[llvm-dev] structure-return tailcall

Wed Aug 18 11:43:45 PDT 2021

I'm working on pr51000, and thinking about the case of large structures 
returned by artificial sret pointer parm.

I have questions.

The itanium ABI requires functions that return a large struct this way, 
to *also* return that pointer as their scalar return value.  (Let's not 
get into the pros and cons of that, it is what it is.  I'm looking at 
x86_64 primarily, but I understand ISAs have similar ABIs.)

Anyway, to do that requires some data-flow work, and being a newbie to 
llvm IR, I can see two ways to do this.  It is not clear to me which is 
the easiest or best.  Plus I find discrepancies between documentation, 
tests and implementation!

Consider:

struct Big {  int ary[50];   Big (); };

Big Foo ();

Big Bar () {  return Foo (); }

Here's the IR:

define dso_local void @_Z3Barv(%struct.Big* noalias sret(%struct.Big) 
align 4 %0) local_unnamed_addr #0 {
   tail call void @_Z3Foov(%struct.Big* sret(%struct.Big) align 4 %0)
   ret void
}

I.e. the middle end figures this is tail callable, but I don't think it 
knows about the pointer return requirement (see below for evidence).

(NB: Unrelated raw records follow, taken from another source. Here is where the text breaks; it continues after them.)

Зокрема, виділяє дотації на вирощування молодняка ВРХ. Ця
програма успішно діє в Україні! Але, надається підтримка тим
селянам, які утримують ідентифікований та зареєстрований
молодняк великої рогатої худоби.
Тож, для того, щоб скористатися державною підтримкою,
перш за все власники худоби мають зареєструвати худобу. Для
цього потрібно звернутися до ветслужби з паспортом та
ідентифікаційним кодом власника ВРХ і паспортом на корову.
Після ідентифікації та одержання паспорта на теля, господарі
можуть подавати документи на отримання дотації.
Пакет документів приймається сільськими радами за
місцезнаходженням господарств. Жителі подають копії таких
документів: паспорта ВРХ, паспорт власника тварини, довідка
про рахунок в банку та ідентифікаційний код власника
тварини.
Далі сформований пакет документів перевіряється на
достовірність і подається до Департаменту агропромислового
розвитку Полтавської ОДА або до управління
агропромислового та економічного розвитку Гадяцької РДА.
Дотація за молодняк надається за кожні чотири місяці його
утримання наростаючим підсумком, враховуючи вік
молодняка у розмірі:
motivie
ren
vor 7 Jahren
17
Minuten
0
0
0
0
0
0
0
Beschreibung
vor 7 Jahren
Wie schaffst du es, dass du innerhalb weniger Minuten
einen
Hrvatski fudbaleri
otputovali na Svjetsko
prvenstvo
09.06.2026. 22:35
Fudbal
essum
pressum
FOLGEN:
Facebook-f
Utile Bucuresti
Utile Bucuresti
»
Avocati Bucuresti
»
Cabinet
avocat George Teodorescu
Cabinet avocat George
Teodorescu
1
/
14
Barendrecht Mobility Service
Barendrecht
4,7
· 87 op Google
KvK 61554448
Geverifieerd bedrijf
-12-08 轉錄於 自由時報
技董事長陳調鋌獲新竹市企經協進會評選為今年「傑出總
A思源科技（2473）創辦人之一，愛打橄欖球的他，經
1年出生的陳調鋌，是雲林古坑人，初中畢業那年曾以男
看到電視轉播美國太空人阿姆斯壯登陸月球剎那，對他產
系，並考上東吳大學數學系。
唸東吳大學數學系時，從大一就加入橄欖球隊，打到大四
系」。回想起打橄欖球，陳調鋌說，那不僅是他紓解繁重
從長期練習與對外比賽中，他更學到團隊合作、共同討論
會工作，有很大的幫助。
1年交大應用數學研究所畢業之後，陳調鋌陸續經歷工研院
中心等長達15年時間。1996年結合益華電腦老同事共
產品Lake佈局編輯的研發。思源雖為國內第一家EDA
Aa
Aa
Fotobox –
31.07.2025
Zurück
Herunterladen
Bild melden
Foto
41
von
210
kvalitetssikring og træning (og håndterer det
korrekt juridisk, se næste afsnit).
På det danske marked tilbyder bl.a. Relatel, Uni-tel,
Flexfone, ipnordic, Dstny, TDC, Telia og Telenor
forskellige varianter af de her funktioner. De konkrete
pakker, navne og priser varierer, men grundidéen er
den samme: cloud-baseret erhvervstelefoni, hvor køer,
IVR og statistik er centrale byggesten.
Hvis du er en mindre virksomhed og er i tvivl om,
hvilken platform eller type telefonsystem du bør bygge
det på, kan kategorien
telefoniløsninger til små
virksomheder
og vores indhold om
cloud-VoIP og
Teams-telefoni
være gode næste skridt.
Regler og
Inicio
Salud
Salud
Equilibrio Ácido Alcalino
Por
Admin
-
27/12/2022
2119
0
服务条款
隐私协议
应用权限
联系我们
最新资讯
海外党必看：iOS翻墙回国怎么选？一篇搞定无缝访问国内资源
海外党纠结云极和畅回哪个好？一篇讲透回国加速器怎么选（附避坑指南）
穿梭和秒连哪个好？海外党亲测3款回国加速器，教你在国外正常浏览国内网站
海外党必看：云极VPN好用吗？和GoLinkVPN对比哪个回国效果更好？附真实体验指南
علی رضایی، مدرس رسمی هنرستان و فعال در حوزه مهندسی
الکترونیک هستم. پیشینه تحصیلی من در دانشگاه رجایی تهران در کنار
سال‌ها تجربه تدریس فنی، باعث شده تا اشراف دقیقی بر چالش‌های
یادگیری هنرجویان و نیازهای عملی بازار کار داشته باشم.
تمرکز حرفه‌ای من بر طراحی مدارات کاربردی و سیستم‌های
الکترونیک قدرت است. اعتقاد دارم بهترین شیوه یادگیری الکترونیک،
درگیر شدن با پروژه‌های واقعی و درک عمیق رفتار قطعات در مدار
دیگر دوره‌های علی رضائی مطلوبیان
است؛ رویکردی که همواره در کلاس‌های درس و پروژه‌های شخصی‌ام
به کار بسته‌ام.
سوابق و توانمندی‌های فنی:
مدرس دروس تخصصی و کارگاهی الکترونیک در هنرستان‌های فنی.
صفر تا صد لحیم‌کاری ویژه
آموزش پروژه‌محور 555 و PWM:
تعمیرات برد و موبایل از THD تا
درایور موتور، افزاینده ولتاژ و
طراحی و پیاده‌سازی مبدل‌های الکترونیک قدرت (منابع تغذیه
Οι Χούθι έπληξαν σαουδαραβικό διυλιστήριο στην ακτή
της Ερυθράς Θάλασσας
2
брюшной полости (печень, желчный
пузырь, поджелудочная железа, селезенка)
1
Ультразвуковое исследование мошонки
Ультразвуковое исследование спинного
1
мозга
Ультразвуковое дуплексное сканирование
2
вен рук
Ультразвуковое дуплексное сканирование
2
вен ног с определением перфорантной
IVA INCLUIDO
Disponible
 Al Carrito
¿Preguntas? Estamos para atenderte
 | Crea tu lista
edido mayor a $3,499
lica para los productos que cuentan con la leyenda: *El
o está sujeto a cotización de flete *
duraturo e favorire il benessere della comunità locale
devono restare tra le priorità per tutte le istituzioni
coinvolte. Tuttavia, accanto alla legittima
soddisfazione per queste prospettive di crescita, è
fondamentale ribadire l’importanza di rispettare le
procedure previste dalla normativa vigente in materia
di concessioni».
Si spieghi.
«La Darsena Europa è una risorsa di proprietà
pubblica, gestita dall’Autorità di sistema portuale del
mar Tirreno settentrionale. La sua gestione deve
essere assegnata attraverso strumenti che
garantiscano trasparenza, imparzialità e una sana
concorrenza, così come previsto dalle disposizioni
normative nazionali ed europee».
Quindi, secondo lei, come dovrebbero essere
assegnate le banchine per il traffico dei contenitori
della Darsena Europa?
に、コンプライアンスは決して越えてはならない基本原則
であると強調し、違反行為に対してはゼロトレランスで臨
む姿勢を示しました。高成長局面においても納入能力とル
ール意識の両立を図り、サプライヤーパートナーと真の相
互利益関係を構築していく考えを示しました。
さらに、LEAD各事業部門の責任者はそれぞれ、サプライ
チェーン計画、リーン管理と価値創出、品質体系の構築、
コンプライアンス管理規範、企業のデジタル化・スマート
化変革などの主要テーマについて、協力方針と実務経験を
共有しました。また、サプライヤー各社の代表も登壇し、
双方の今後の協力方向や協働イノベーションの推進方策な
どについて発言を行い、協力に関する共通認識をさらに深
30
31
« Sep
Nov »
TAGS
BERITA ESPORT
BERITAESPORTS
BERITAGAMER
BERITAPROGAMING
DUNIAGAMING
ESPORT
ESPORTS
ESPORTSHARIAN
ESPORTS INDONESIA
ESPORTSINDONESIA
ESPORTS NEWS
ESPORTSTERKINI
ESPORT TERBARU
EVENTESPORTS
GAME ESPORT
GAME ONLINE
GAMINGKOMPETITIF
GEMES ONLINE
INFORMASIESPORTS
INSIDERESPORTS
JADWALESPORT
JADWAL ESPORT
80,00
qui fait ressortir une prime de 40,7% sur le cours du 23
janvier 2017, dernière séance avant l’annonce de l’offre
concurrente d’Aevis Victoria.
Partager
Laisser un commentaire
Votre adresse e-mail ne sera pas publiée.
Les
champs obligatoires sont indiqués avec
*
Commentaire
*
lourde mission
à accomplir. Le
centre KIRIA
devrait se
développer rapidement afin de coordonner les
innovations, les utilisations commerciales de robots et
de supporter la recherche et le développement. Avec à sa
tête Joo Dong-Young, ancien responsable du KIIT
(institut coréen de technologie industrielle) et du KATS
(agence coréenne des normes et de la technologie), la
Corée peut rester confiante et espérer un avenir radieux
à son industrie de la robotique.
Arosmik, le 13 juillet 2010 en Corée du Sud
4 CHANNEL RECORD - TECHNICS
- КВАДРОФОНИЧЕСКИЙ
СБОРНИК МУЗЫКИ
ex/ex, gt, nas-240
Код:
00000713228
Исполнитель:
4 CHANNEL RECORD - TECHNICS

Test/documentation mismatch:  The tailcall documentation says: 
(https://llvm.org/docs/LangRef.html#call-instruction)
   'Both markers imply that the callee does not access allocas
    from the caller.'

However, the X86 sibcall test (llvm/test/CodeGen/X86/sibcall.ll) seems 
to break that.  Specifically:

define fastcc void @t21_sret_to_sret_alloca(%struct.foo* noalias 
sret(%struct.foo) %agg.result) nounwind  {
   %a = alloca %struct.foo, align 8
   tail call fastcc void @t21_f_sret(%struct.foo* noalias 
sret(%struct.foo) %a) nounwind
   ret void
}

That call to t21_f_sret is referencing the frame-allocated %a object.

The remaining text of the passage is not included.